Blockchain technology has added smart contract functionalities that are projected to be revolutionary. Despite the allure that comes with cryptos, various core legal issues need to be understood to ensure that investors do not find themselves in crypto scams.
Cryptocurrencies Are Not Regulated Securities
Cryptos aim to decentralize the financial world. Thus, they are not considered conventional currencies that are issued by central banks with firm checks and balances integrated. But, crypto is supplied as a crypto stock on different exchanges and does not constitute ‘listed securities’.

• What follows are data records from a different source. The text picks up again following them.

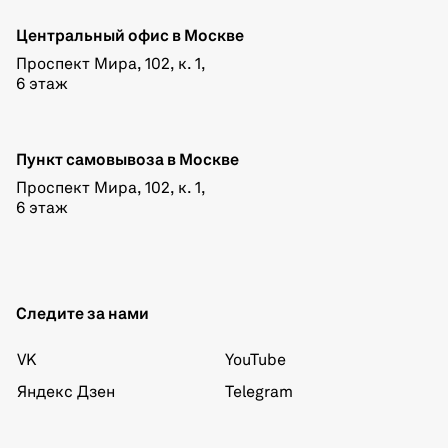
Центральный офис в Москве
Проспект Мира, 102, к. 1,
6 этаж
Пункт самовывоза в Москве
Проспект Мира, 102, к. 1,
6 этаж
Следите за нами
VK
YouTube
Яндекс Дзен
Telegram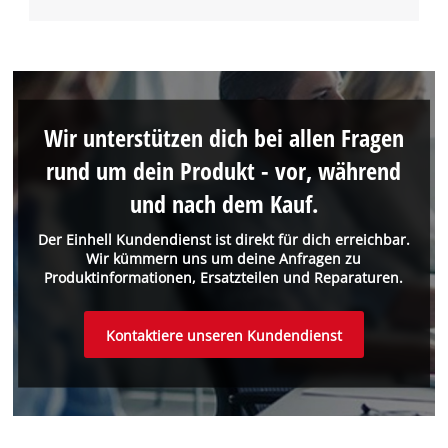
Wir unterstützen dich bei allen Fragen
rund um dein Produkt - vor, während
und nach dem Kauf.
Der Einhell Kundendienst ist direkt für dich erreichbar.
Wir kümmern uns um deine Anfragen zu
Produktinformationen, Ersatzteilen und Reparaturen.
Kontaktiere unseren Kundendienst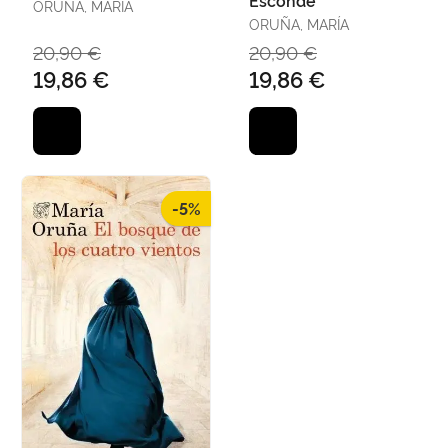
ORUÑA, MARÍA
ORUÑA, MARÍA
20,90 €
20,90 €
19,86 €
19,86 €
-5%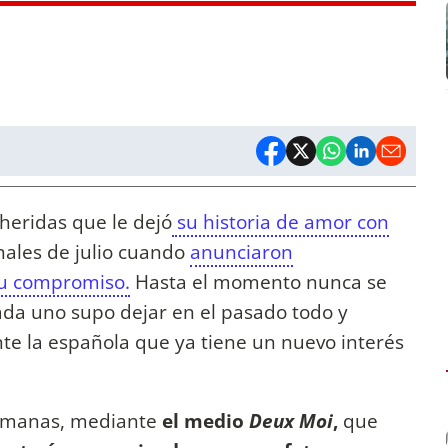
heridas que le dejó
su historia de amor con
nales de julio cuando
anunciaron
su compromiso.
Hasta el momento nunca se
ada uno supo dejar en el pasado todo y
e la española que ya tiene un nuevo interés
semanas, mediante
el medio
Deux Moi
,
que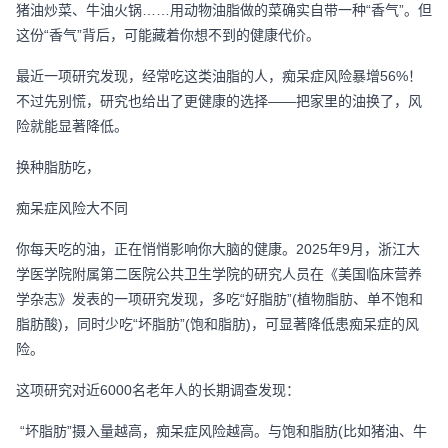
猪油炒菜、牛油火锅……用动物油脂做的菜确实自带一种“香气”。但
这份“香气”背后，可能藏着你想不到的健康代价。
最近一项研究发现，经常吃这类油脂的人，痴呆症风险暴增56%！
不过先别慌，研究也给出了更健康的选择——把家里的油换了，风
险就能显著降低。
换种脂肪吃，
痴呆症风险大不同
你每天吃的油，正在悄悄影响你大脑的健康。2025年9月，浙江大
学医学院附属第二医院公共卫生学院的研究人员在《美国临床营养
学杂志》发表的一项研究发现，多吃“好脂肪”(植物脂肪、单不饱和
脂肪酸)，同时少吃“坏脂肪”(饱和脂肪)，可显著降低患痴呆症的风
险。
这项研究对近6000名老年人的长期调查发现：
“坏脂肪”摄入量越高，痴呆症风险越高。与饱和脂肪(比如猪油、牛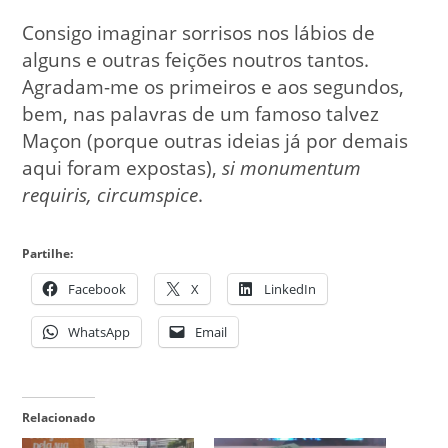
Consigo imaginar sorrisos nos lábios de
alguns e outras feições noutros tantos.
Agradam-me os primeiros e aos segundos,
bem, nas palavras de um famoso talvez
Maçon (porque outras ideias já por demais
aqui foram expostas),
si monumentum
requiris, circumspice
.
Partilhe:
Facebook
X
LinkedIn
WhatsApp
Email
Relacionado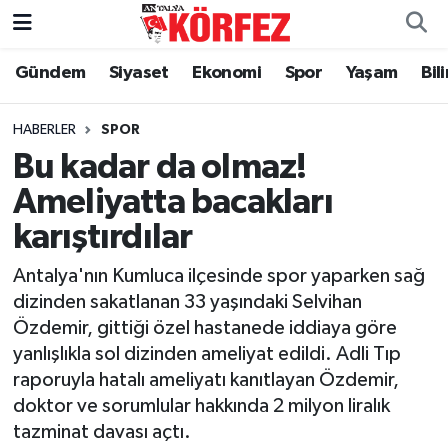
Gündem
Siyaset
Ekonomi
Spor
Yaşam
Bil
Gündem
Nöbetçi Eczaneler
Siyaset
Hava Durumu
HABERLER
SPOR
Bu kadar da olmaz!
Yerel Yönetim
Trafik Durumu
Ameliyatta bacakları
karıştırdılar
Ekonomi
Süper Lig Puan Durumu ve Fikstür
Antalya'nın Kumluca ilçesinde spor yaparken sağ
Spor
Tüm Manşetler
dizinden sakatlanan 33 yaşındaki Selvihan
Özdemir, gittiği özel hastanede iddiaya göre
Yaşam
Son Dakika Haberleri
yanlışlıkla sol dizinden ameliyat edildi. Adli Tıp
raporuyla hatalı ameliyatı kanıtlayan Özdemir,
Asayiş
Haber Arşivi
doktor ve sorumlular hakkında 2 milyon liralık
tazminat davası açtı.
Dünya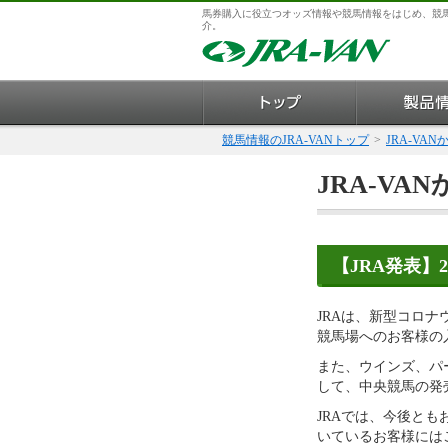
馬券購入に役立つオッズ情報や競馬情報をはじめ、競
介。
競馬情報のJRA-VANトップ
>
JRA-VA
JRA-VA
【JRA発表】
JRAは、新型コロ
競馬場へのお客様の
また、ウインズ、パ
して、中央競馬の発
JRAでは、今後と
いているお客様には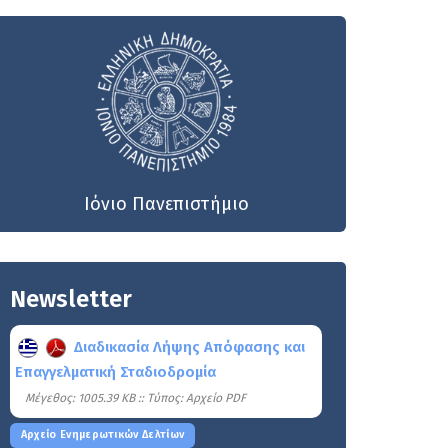
Ιόνιο Πανεπιστήμιο
Newsletter
Διαδικασία Λήψης Απόφασης και
Επαγγελματική Σταδιοδρομία
Mέγεθος: 1005.39 KB :: Τύπος: Αρχείο PDF
Αρχείο Ενημερωτικών Δελτίων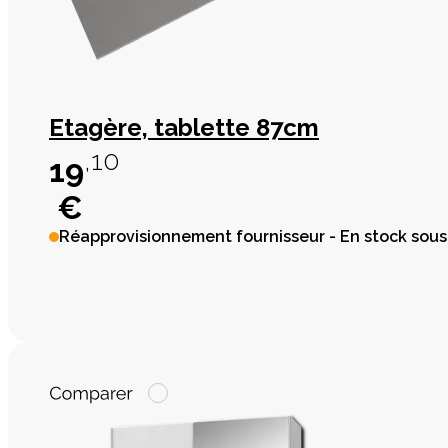
Etagère, tablette 87cm
,10
19
€
Réapprovisionnement fournisseur - En stock sous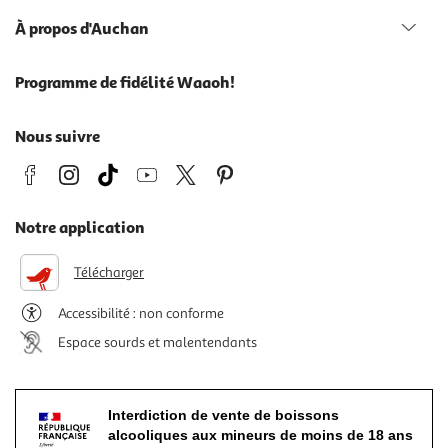
À propos d'Auchan
Programme de fidélité Waaoh!
Nous suivre
Notre application
Télécharger
Accessibilité : non conforme
Espace sourds et malentendants
Interdiction de vente de boissons
alcooliques aux mineurs de moins de 18 ans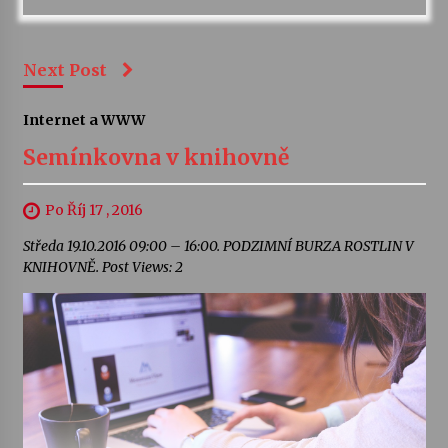
Next Post
Internet a WWW
Semínkovna v knihovně
Po Říj 17 , 2016
Středa 19.10.2016 09:00 – 16:00. PODZIMNÍ BURZA ROSTLIN V
KNIHOVNĚ. Post Views: 2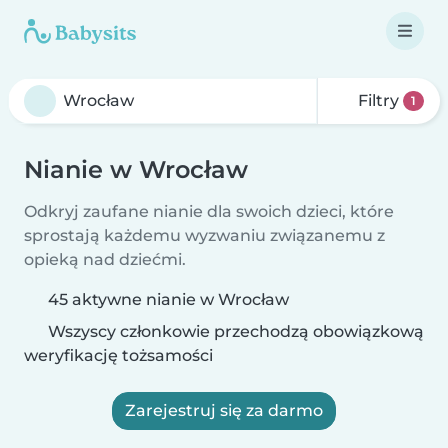
Filtry
1
Nianie w Wrocław
Odkryj zaufane nianie dla swoich dzieci, które
sprostają każdemu wyzwaniu związanemu z
opieką nad dziećmi.
45 aktywne nianie w Wrocław
Wszyscy członkowie przechodzą obowiązkową
weryfikację tożsamości
Zarejestruj się za darmo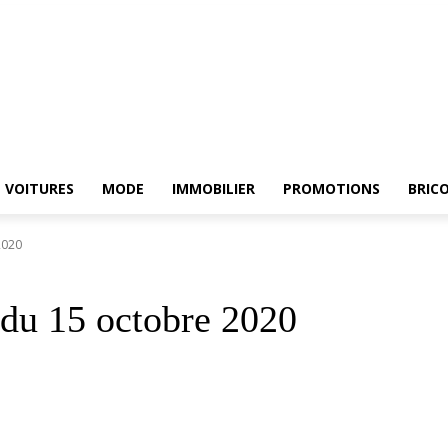
RCHE
ELECTROMENAGER
VOITURES
MODE
IMMOBILIER
PROMOTIONS
VOITURES
MODE
IMMOBILIER
PROMOTIONS
BRIC
2020
du 15 octobre 2020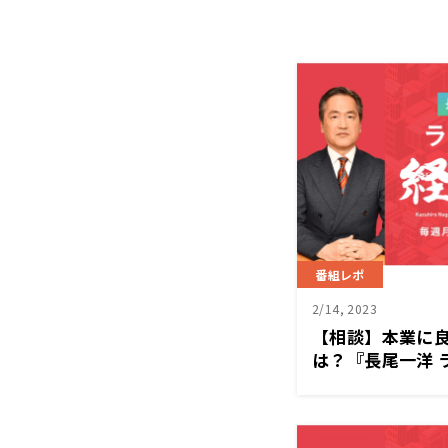
番組レポ
2/14, 2023
【相談】本業に
は？『長尾一洋 
2/13（月）放送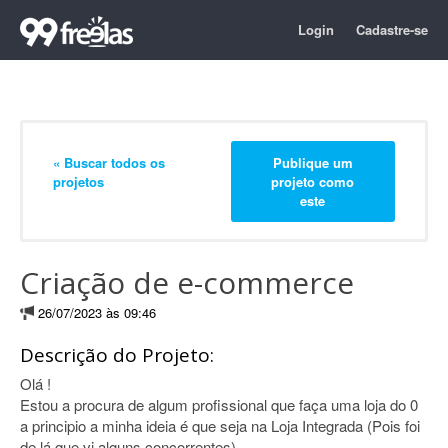
Login
Cadastre-se
« Buscar todos os
Publique um
projetos
projeto como
este
Criação de e-commerce
26/07/2023 às 09:46
Descrição do Projeto:
Olá !
Estou a procura de algum profissional que faça uma loja do 0
a principio a minha ideia é que seja na Loja Integrada (Pois foi
de lá que vi alguns concorrentes)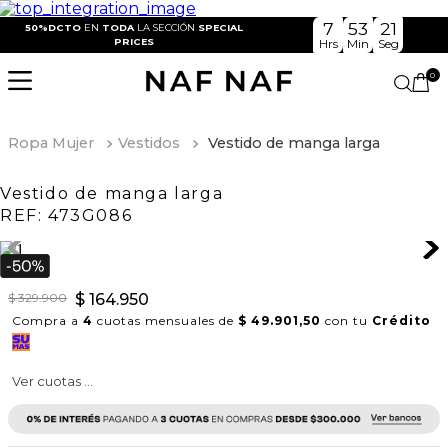
7
53
21
50%DCTO
EN
TODA
LA SECCIÓN
SPECIAL
PRICES
Hrs
Min
Seg
0
Ropa Mujer
Vestidos
Vestido de manga larga
Vestido de manga larga
REF:
473G086
$
329
.
900
$
164
.
950
Compra a
4
cuotas mensuales de
$ 49.901,50
con tu
Crédito
Ver cuotas ...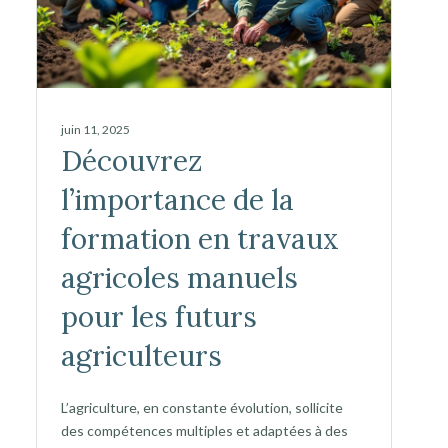
juin 11, 2025
Découvrez
l’importance de la
formation en travaux
agricoles manuels
pour les futurs
agriculteurs
L’agriculture, en constante évolution, sollicite
des compétences multiples et adaptées à des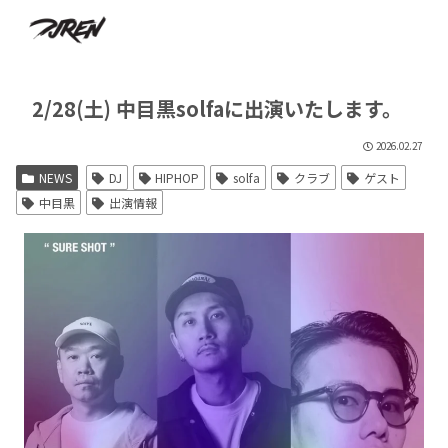
2/28(土) 中目黒solfaに出演いたします。
2026.02.27
NEWS
DJ
HIPHOP
solfa
クラブ
ゲスト
中目黒
出演情報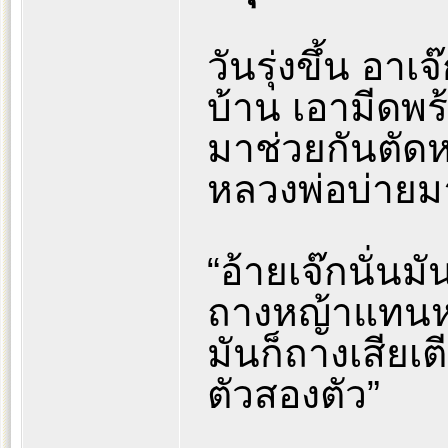
วันรุ่งขึ้น อา
บ้าน เอามีดพร
มาช่วยกันตัดห
หลวงพ่อบ่ายมาเ
“อ้ายเจ๊กนั่นม
ถางหญ้าแทน
มันก็ถางเสียเ
ตัวสองตัว”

These digital currencies are meant to offer most of the functions that fiat currencies provide. But, they are not insured or backed by any government or monetary authority. Some countries in Central America, led by El Salvador are recognizing bitcoin and other cryptos as legal tender.
Due Diligence Is Important
Criminals are striving relentlessly aiming to lure people to invest in crypto scams. Recently, there was major hype on buying in on ‘Dubai Crypto Currency’ that turned out to be a scam. The Dubai government reacted quickly and issued statements warning the public to be wary of the false information being circulated.
Also, the UAE central bank reaffirmed that it does not accept or acknowledge crypto in the UAE. The bank insisted that the only recognized legal tender remains to be the UAE Dirham. When looking for crypto investment opportunities, go for the exchanges that are regulated and recognized in your jurisdiction.
Check the licenses and regulatory approval from the Financial Services Regulatory Authority and other regulators to avoid falling prey to crypto scams.